KD Rush is a South Carolina native currently working on several short stories and his debut novel, The Guild Inc., a supernatural thriller. He documents his writing journey at his blog, and here at Indies Unlimited in a monthly column called The Learning Curve. He also tweets daily at @KD_Rush.

19 thoughts on “Things Readers Wish Writers Knew – by K.D. Rush”

    1. K.S.,

      The only thing you could possibly be doing wrong on Twitter is not following me. 😉

      Seriously though, it's tough having a feed of endless commercials in the Twitter stream. It is a great promotional tool, but some authors are promoting the wrong things.

      When you do nothing but tout your own work, people tune out. Share the love and promote others… it's called karma, and it will have a profound effect on your bottom line.

      1. Great points, KD. Are you a member of Book Junkies on facebook? There is a doc where we are listing our twitter handles and then write a tweet we wanted tweeted on a certain day, filling in a calendar of 3 peoples tweets per day. We started this in January and are continuing it through February. We tweet the tweets at least twice a day, some do more, some have set it to be automatic, but we are trying to share the love and promote others this way. We are calling it a Tweet Fest.

        Thank you and good luck and much success to you and your writing.

        1. Jacqueline, I am indeed. Stephen invited me a few weeks ago, though I have to admit that I'm more of a blog junkie than a FB group participant.

          However, I do go through the new posts as time allows and comment on interesting posts that catch my eye. I did not see the Tweet Fest, but it sounds like a good idea. I'll check it out, thank you!

  1. "If the story isn’t moving forward, then it’s standing still." As a newbie, I find that the balance between set up details and advancing the current story to be one of the most difficult aspects of writing.

    Anyways, great post KD, and as always with you, very well said!

      1. Gladwell's Outliers! Yes, I've encountered that idea many times, and there seems to be something to it. can someone with better math skills than I break down 10,000 hours into their equivalent in days, weeks?

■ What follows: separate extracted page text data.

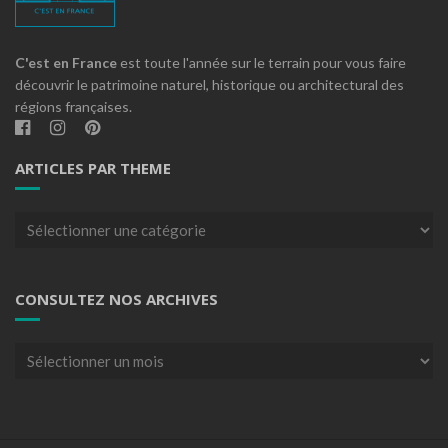
C'est en France
est toute l'année sur le terrain pour vous faire
découvrir le patrimoine naturel, historique ou architectural des
régions françaises.
ARTICLES PAR THEME
Articles
par
theme
CONSULTEZ NOS ARCHIVES
Consultez
nos
archives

        I love this post, but especially the social network stuff. So true, yet so often indie writers miss its obviousness!

        1. Dave,

          By my calculations, to become an expert writer, this is what I would need to do..

          8 hours per day

          1250 days

          or, 41 months

          or, 3.4 years

          Wow, only 3 more years to go! Woohoo!

          1. Okay that's not bad. I've been writing for a lot longer than that, not always (or even often) eight hours a day—even now, the other aspects of writing get in the way—but I must have hit the magic number by now. Only problem is, I don't *feel* like an expert.

  2. Rush, sorry I'm late to the party brother. Great post and a good idea…most 'businesses' spend all their time (or a good amount of it) trying to figure out what the customer wants. Yet, somehow writers seem to ignore that part far too often. It's a tricky balance when you're dealing with 'you baby', but if you want your baby to sell, you gotta figure out why someone would want to buy it.

    Well played!

    1. Hey, as long as you made it to the party, I'm honored. It's been a crazy week, and this was a fun distraction. I've always tried my best to promote others on Twitter, and that's much easier when the 'others' are real people, and not a billboard.

      I firmly believe that the best thing a writer can do to promote their work is to engage with people that will help them promote it through word of mouth (or Twitter, FB, Blogs, etc.)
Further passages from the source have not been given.